Chaque jour, Kinshasa se noie sous un tsunami silencieux de 9 000 tonnes de déchets ménagers. Dans cette mégalopole de plus de 15 millions d’âmes, l’absence quasi généralisée de poubelles publiques transforme chaque coin de rue en dépotoir sauvage. Le constat est amer : des artères vitales comme la route des Poids Lourds, l’avenue Kasa-Vubu ou Sendwe sont devenues les symboles d’un incivisme qui prospère sur le terreau de la négligence institutionnelle.
« On ne sait pas si c’est un manque de volonté, mais les autorités doivent mettre de l’ordre », lance un habitant, excédé par des monticules d’immondices qui fleurissent aux arrêts de bus et devant les marchés. Cette absence de poubelles publiques ne se contente pas d’offenser le regard : elle charrie des conséquences sanitaires et environnementales dramatiques. Les déchets plastiques et métalliques s’accumulent dans les caniveaux, obstruant les veines de la ville. Aux premières pluies, c’est l’asphyxie : les eaux ne trouvent plus leur chemin, et les inondations paralysent des quartiers entiers, transformant les rues en rivières de boue et d’ordures.
Les inondations à Kinshasa ne sont plus une fatalité climatique, mais le symptôme d’une cité qui étouffe sous son propre désordre. Chaque bouteille en plastique jetée, chaque sachet abandonné participe à ce cercle vicieux où l’incivisme se nourrit de l’absence d’infrastructures. « Les déchets bouchent les caniveaux, favorisent les inondations et dégradent le cadre de vie », martèle Joel Booto, spécialiste en sensibilisation environnementale.

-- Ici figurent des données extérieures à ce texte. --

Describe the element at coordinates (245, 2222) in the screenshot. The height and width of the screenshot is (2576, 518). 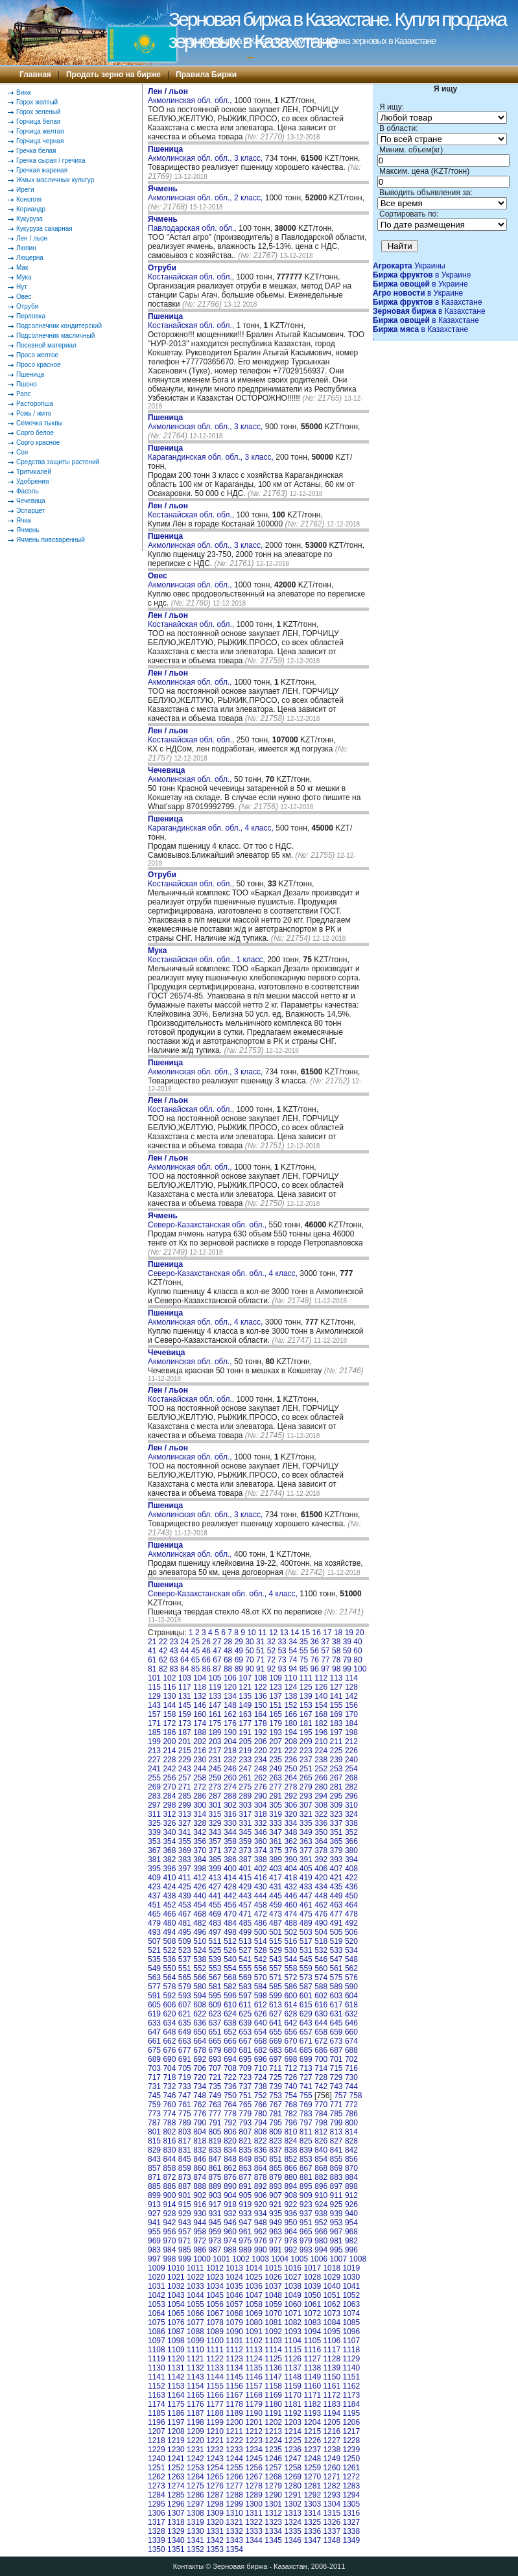
I see `947` at that location.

Un cri d’alarme qui résonne comme une évidence : sans poubelles publiques, comment demander aux citoyens de ne pas jeter leurs détritus dans la rue ?
Face à cette urgence, l’Hôtel de Ville, par le biais du programme Kinshasa ezo bonga, affirme « étudier » l’installation de poubelles publiques dans les grandes artères. Mais cette promesse se heurte à un obstacle de taille : l’incivisme persistant. Jean Delou Monana, chargé de communication du programme, dénonce la mauvaise utilisation des quelques bacs existants, souvent vandalisés ou détournés. « Nous dénonçons la mauvaise utilisation des poubelles existantes », a-t-il déclaré, soulignant que la solution ne pourra être durable sans un changement profond des mentalités.
Car le problème des déchets à Kinshasa n’est pas qu’une question de contenants. C’est une crise systémique qui exige une réponse globale : tri, recyclage, transformation. Les déchets ne sont pas une fatalité, mais une ressource qui dort. « Les déchets plastiques et métalliques peuvent devenir une source de revenus si nous adoptons une économie circulaire », insiste Joel Booto. Il appelle à une coordination des ministères concernés pour mettre en place des filières de valorisation. Mais au-delà des discours, l’urgence est là, palpable, dans ces rues où les immondices règnent en maîtres.
L’installation de poubelles publiques est un premier pas indispensable, mais il doit s’accompagner d’un vaste chantier d’éducation citoyenne. À Kinshasa, la bataille contre l’incivisme commence par redonner à chacun le sentiment que sa ville mérite mieux que ces dépotoirs à ciel ouvert. L’avenir de la capitale congolaise dépendra de notre capacité collective à ne plus voir les déchets comme des encombrants, mais comme le miroir de notre respect pour le bien commun.